Le Défenseur des droits a été saisi par une animatrice territoriale mise à disposition d’une association, en raison de faits de harcèlement sexuel qu’elle disait avoir subis de la part du président de l’association. Elle dénonçait par ailleurs, l’absence de mesures de prévention et de protection de la part de la commune, dont l’inaction aurait aggravé son état de santé et ses préjudices.
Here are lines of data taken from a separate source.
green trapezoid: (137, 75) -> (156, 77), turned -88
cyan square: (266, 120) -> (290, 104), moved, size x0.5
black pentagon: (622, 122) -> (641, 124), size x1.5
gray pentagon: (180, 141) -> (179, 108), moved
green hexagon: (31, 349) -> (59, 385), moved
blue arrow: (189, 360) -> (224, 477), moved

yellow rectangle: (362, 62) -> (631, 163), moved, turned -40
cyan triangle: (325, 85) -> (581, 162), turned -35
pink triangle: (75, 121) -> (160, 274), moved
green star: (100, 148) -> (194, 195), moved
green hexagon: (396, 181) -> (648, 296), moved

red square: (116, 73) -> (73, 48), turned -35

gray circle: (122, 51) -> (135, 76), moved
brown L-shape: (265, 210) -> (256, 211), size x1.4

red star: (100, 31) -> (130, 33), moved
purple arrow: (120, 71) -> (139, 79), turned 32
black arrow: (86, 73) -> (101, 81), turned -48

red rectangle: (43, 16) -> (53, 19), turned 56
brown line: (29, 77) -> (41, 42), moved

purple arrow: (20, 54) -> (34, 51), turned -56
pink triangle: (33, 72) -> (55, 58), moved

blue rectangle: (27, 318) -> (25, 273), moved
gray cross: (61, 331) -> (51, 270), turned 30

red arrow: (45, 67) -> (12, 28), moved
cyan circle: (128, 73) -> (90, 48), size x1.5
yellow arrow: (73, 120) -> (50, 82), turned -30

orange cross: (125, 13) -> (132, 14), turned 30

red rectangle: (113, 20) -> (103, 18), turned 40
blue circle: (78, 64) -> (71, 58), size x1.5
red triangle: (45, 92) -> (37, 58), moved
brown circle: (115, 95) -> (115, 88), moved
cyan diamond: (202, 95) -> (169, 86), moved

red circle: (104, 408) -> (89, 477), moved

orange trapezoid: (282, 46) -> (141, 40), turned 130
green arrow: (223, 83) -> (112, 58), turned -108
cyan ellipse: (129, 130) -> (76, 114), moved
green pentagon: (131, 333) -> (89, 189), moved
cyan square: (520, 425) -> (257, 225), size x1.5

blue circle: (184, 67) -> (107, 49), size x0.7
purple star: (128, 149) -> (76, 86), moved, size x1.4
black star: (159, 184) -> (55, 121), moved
Retour sur la décision n°2023-034 du 15 mars 2023 par Me Florence LEC, avocat conseil national de L’ASL.

La décision n° 2023-034 rendue le 15 mars 2023 permet de mieux appréhender le périmètre et l’étendue de la protection qui doit être déployée par une commune dans des situations de harcèlement sexuel et de consacrer le rôle protecteur et de vigie du Défenseur des droits au bénéfice des agents de la fonction publique territoriale.
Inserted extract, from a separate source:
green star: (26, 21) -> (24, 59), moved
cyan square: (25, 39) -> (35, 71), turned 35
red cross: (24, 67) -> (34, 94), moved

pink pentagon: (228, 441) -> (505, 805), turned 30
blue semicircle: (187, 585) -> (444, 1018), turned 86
Rappel des faits et de la procédure

“ La protection fonctionnelle qui lui avait été accordée par la commune, lui a été retirée à la suite du classement de sa plainte pour le motif d’infraction insuffisamment caractérisée. ”

Mme X, animatrice territoriale mise à disposition d’une association par la commune de Y, alléguait avoir subi des faits de harcèlement sexuel de la part du président de l’association entre 2014 et 2017, ainsi qu’une agression verbale en 2020.

La plaignante dénonçait de la part du président de l’association des gestes répétés à connotation sexuelle, comme des bises proches des lèvres, des mains posées sur les hanches, sa poitrine, ses cuisses ainsi que des propositions sexuelles.

Par suite de ces faits, la réclamante avait demandé la reconnaissance de l’imputabilité au service, ce que lui a refusé dans un premier temps la commune. L’agent a été maintenue en arrêt de travail jusqu’à son placement en disponibilité pour convenance personnelle.

Elle a décidé de saisir le tribunal administratif et a porté plainte pour harcèlement sexuel et moral. La protection fonctionnelle qui lui avait été accordée par la commune, lui a été retirée à la suite du classement de sa plainte pour le motif d’infraction insuffisamment caractérisée.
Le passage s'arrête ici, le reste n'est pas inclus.